Case 2: A 47-year-old non-smoker woman with recent history of chest trauma was admitted due to left chest pain and dyspnea with 3 months of evolution. The chest CT showed left pleural effusion (Fig. 1B). The hematic pleural fluid was a lymphocytic exudate with normal ADA, without criteria for hemothorax and negative cytology for malignancy. Bronchofibroscopy did not show relevant alterations and the blind pleural biopsy revealed nonspecific pleuritis. Due to symptomatic persistence and pleural thickening causing pulmonary restriction, she underwent pulmonary decortication and parietal pleurectomy. Pleural histological examination revealed epithelioid cells proliferation with atypia and positive for the CD34 marker, favoring the diagnosis of epithelioid hemangioendothelioma (Fig. 1D).
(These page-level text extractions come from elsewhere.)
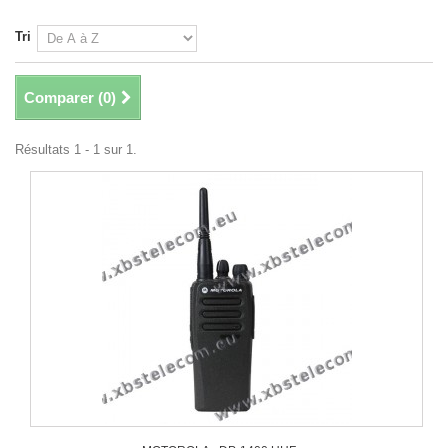
Tri
Comparer (
0
)
Résultats 1 - 1 sur 1.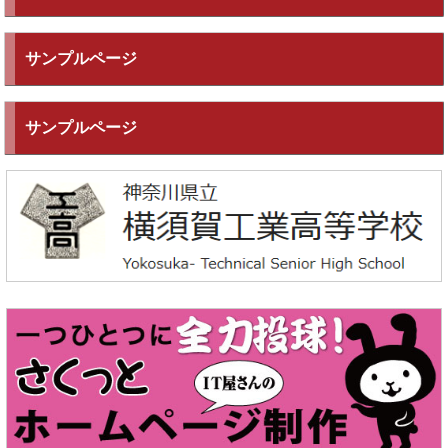
サンプルページ
サンプルページ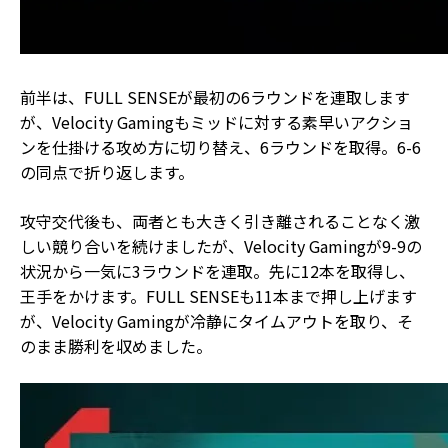
前半は、FULL SENSEが最初の6ラウンドを連取します
が、Velocity Gamingもミッドに対する素早いアクショ
ンを仕掛ける攻め方に切り替え、6ラウンドを取得。6-6
の同点で折り返します。
攻守交代後も、両者とも大きく引き離されることなく激
しい競り合いを続けましたが、Velocity Gamingが9-9の
状況から一気に3ラウンドを連取。先に12本を取得し、
王手をかけます。FULL SENSEも11本まで押し上げます
が、Velocity Gamingが冷静にタイムアウトを取り、そ
のまま勝利を収めました。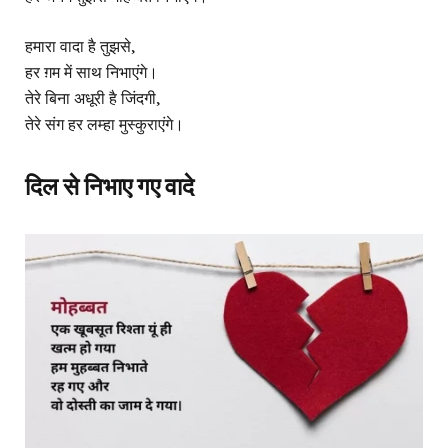
हमारा वादा है तुझसे,
हर ग़म में साथ निभाएंगे।
तेरे बिना अधूरी है जिंदगी,
तेरे संग हर लम्हा मुस्कुराएंगे।
दिल से निभाए गए वादे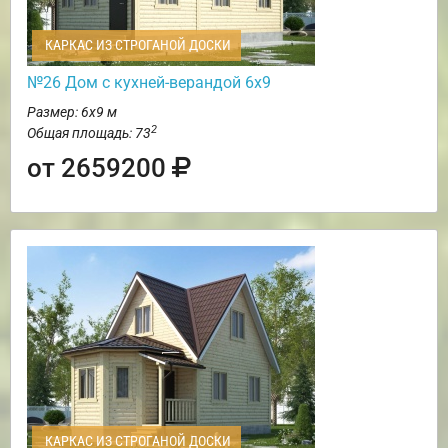
КАРКАС ИЗ СТРОГАНОЙ ДОСКИ
№26 Дом с кухней-верандой 6х9
Размер: 6х9 м
2
Общая площадь: 73
от 2659200
КАРКАС ИЗ СТРОГАНОЙ ДОСКИ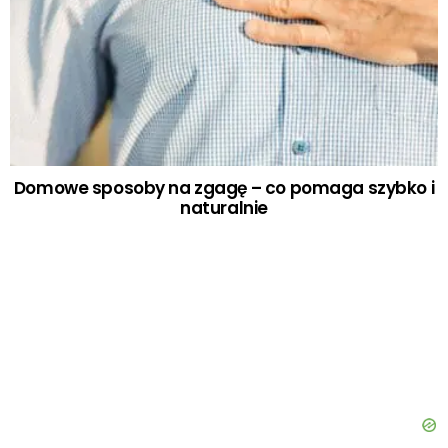
Domowe sposoby na zgagę – co pomaga szybko i
naturalnie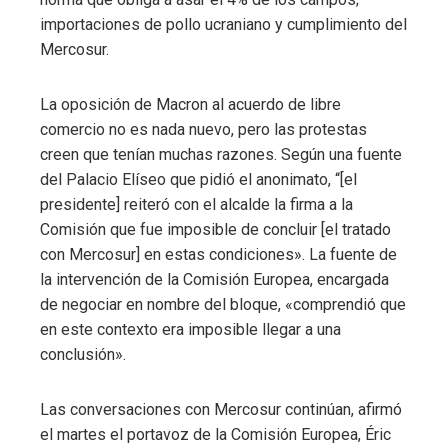
importaciones de pollo ucraniano y cumplimiento del
Mercosur.
La oposición de Macron al acuerdo de libre
comercio no es nada nuevo, pero las protestas
creen que tenían muchas razones. Según una fuente
del Palacio Elíseo que pidió el anonimato, “[el
presidente] reiteró con el alcalde la firma a la
Comisión que fue imposible de concluir [el tratado
con Mercosur] en estas condiciones». La fuente de
la intervención de la Comisión Europea, encargada
de negociar en nombre del bloque, «comprendió que
en este contexto era imposible llegar a una
conclusión».
Las conversaciones con Mercosur continúan, afirmó
el martes el portavoz de la Comisión Europea, Éric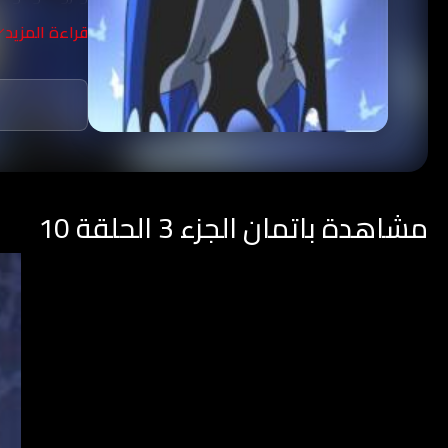
يحارب باتمان
قراءة المزيد
ألفريد ومفوض
الغول.
مشاهدة باتمان الجزء 3 الحلقة 10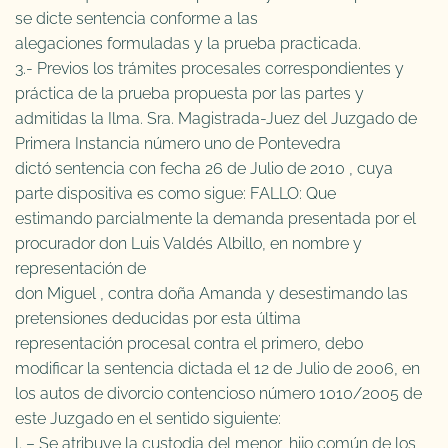
se dicte sentencia conforme a las
alegaciones formuladas y la prueba practicada.
3.- Previos los trámites procesales correspondientes y
práctica de la prueba propuesta por las partes y
admitidas la Ilma. Sra. Magistrada-Juez del Juzgado de
Primera Instancia número uno de Pontevedra
dictó sentencia con fecha 26 de Julio de 2010 , cuya
parte dispositiva es como sigue: FALLO: Que
estimando parcialmente la demanda presentada por el
procurador don Luis Valdés Albillo, en nombre y
representación de
don Miguel , contra doña Amanda y desestimando las
pretensiones deducidas por esta última
representación procesal contra el primero, debo
modificar la sentencia dictada el 12 de Julio de 2006, en
los autos de divorcio contencioso número 1010/2005 de
este Juzgado en el sentido siguiente:
l. – Se atribuye la custodia del menor, hijo común de los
The thoraco–abdominal–pelvic CT did not show other alterations. Chemotherapy was initiated with Doxorubicin but the patient died after the first cycle, 6 months after admission.
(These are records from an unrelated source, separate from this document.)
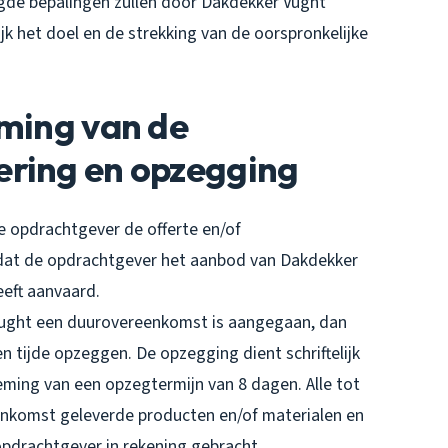
tigde bepalingen zullen door Dakdekker Vught
k het doel en de strekking van de oorspronkelijke
oming van de
ering en opzegging
 opdrachtgever de offerte en/of
dat de opdrachtgever het aanbod van Dakdekker
eeft aanvaard.
Vught een duurovereenkomst is aangegaan, dan
 tijde opzeggen. De opzegging dient schriftelijk
eming van een opzegtermijn van 8 dagen. Alle tot
nkomst geleverde producten en/of materialen en
drachtgever in rekening gebracht.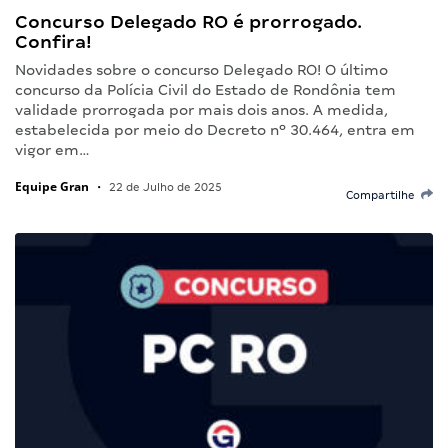
Concurso Delegado RO é prorrogado.
Confira!
Novidades sobre o concurso Delegado RO! O último
concurso da Polícia Civil do Estado de Rondônia tem
validade prorrogada por mais dois anos. A medida,
estabelecida por meio do Decreto nº 30.464, entra em
vigor em…
Equipe Gran
•
22 de Julho de 2025
Compartilhe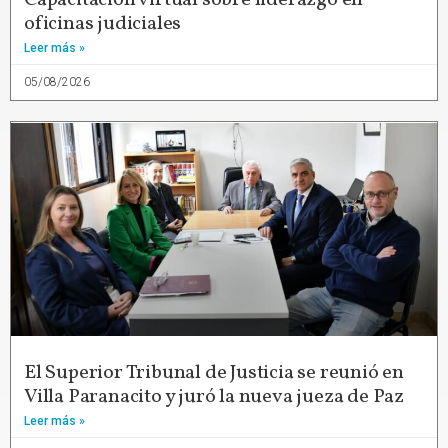
oficinas judiciales
Leer más »
05/08/2026
El Superior Tribunal de Justicia se reunió en
Villa Paranacito y juró la nueva jueza de Paz
Leer más »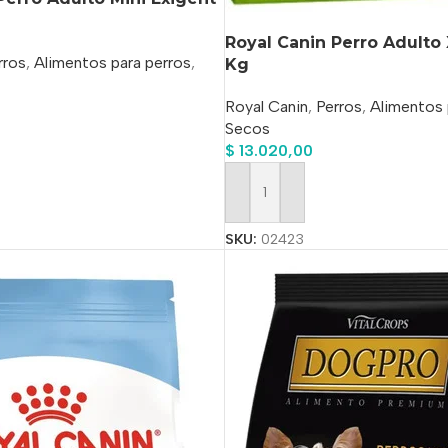
Royal Canin Perro Adulto 
rros
,
Alimentos para perros
,
Kg
Royal Canin
,
Perros
,
Alimentos 
Secos
o
$
13.020,00
Añadir Al Carrito
SKU:
02423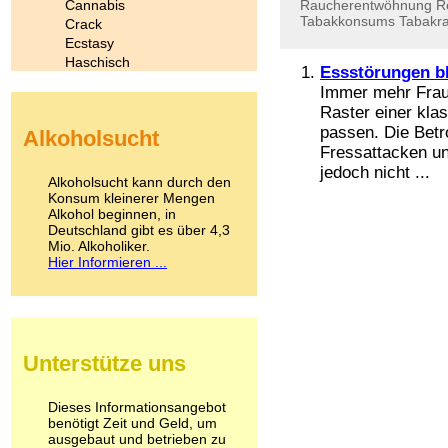
Cannabis
Raucherentwöhnung
R
Tabakkonsums
Tabakr
Crack
Ecstasy
Haschisch
Essstörungen bl
Heroin
Immer mehr Fraue
Ibogain
Raster einer kla
Koffein
passen. Die Betr
Alkoholsucht
Kokain
Fressattacken un
Lachgas
jedoch nicht ...
LSD
Alkoholsucht kann durch den
Marihuana
Konsum kleinerer Mengen
Alkohol beginnen, in
Medikamente
Deutschland gibt es über 4,3
Meskalin
Mio. Alkoholiker.
Metamphetamin
Hier Informieren ...
Methadon
Morphin
Muskatnuss
Nikotin
Opium
Unterstütze uns
Pilze
Poppers
Psychopharmaka
Dieses Informationsangebot
benötigt Zeit und Geld, um
Schlafmittel
ausgebaut und betrieben zu
Schmerzmittel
Primary thoracic sarcomas are tumors derived from mesenchymal cells, they represent 5% of all thoracic neoplasms and may involve lung, pleura and mediastinum.2 The leiomyosarcoma and epithelioid hemangioendothelioma with pleuropulmonary origin are two extremely rare types of these tumors that, due to the clinical and histological similarity to other pleural neoplasms, are often difficult to diagnose, with most of the cases diagnosed by surgical biopsy.3,4 The pleuropulmonary leiomyosarcoma usually presents as a nonspecific pleural mass and/or effusion with pulmonary involvement as a well defined nodule with smooth margins, necrotic mass or endobronchial lesions.2,3 Some risk factors have been identified, namely previous chemotherapy or radiation therapy and environmental or occupational exposure.2 It is characterized by malignant spindle cells with immunohistochemical staining for smooth muscle actin, vimentin and desmin.2,3 The treatment of choice in the limited disease is surgical resection associated with chemotherapy and/or radiation assessed on a case-by-case basis, depending on the histological grade and the clinical stage.2,3 In the advanced disease only chemotherapy is recommended.3 The median survival for patients with extensive disease is about 12 months.3 The pleural epithelioid hemangioendothelioma has vascular origin and usually is manifested by unilateral pleural effusion and nodular pleural thickening.4,5 The clinical presentation is variable, however, chest pain, dyspnea and cough are consistent symptoms.4 Although risk factors are unclear, cases have been described that follow exposure to occupational contaminants, such as roofing material, industrial exposures, cheese making, and asbestos.6 It is characterized by cords and nests of epithelioid cells similar to endothelial cells, associated with a myxohyaline matrix and immunoreactive for CD34, CD31, vimentin and factor VIII.2,4 Surgical resection is recommended but, when impracticable, chemotherapy has been used, although not uniformly.4 Compared to the pulmonary form, the pleural epithelioid hemangioendothelioma usually has an aggressive clinical course and a poor prognosis.5,7 The authors describe two patients with rare causes of pleural effusion, illustrative of the diagnostic difficulty and aggressiveness of these tumors.
Conflicts of interestThe authors have no conflicts of interest to declare.